Every line from the one bearing "Eigentumsverhältnisse von modernen" through the last line of the entries should be printed exactly, with no other output.

◇ ◇ ◇ ◇ ◇

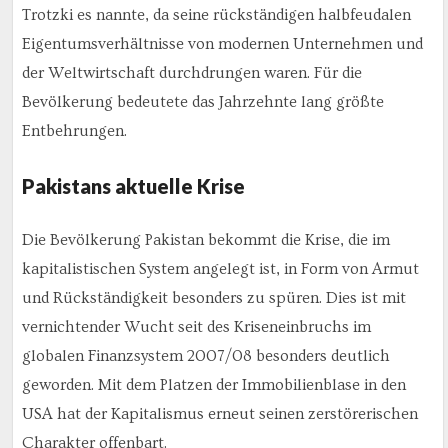
Trotzki es nannte, da seine rückständigen halbfeudalen
Eigentumsverhältnisse von modernen Unternehmen und
der Weltwirtschaft durchdrungen waren. Für die
Bevölkerung bedeutete das Jahrzehnte lang größte
Entbehrungen.
Pakistans aktuelle Krise
Die Bevölkerung Pakistan bekommt die Krise, die im
kapitalistischen System angelegt ist, in Form von Armut
und Rückständigkeit besonders zu spüren. Dies ist mit
vernichtender Wucht seit des Kriseneinbruchs im
globalen Finanzsystem 2007/08 besonders deutlich
geworden. Mit dem Platzen der Immobilienblase in den
USA hat der Kapitalismus erneut seinen zerstörerischen
Charakter offenbart.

◇ ◇ ◇ ◇ ◇

▸ **Response to this exercise**:
Eigentumsverhältnisse von modernen Unternehmen und
der Weltwirtschaft durchdrungen waren. Für die
Bevölkerung bedeutete das Jahrzehnte lang größte
Entbehrungen.
Pakistans aktuelle Krise
Die Bevölkerung Pakistan bekommt die Krise, die im
kapitalistischen System angelegt ist, in Form von Armut
und Rückständigkeit besonders zu spüren. Dies ist mit
vernichtender Wucht seit des Kriseneinbruchs im
globalen Finanzsystem 2007/08 besonders deutlich
geworden. Mit dem Platzen der Immobilienblase in den
USA hat der Kapitalismus erneut seinen zerstörerischen
Charakter offenbart.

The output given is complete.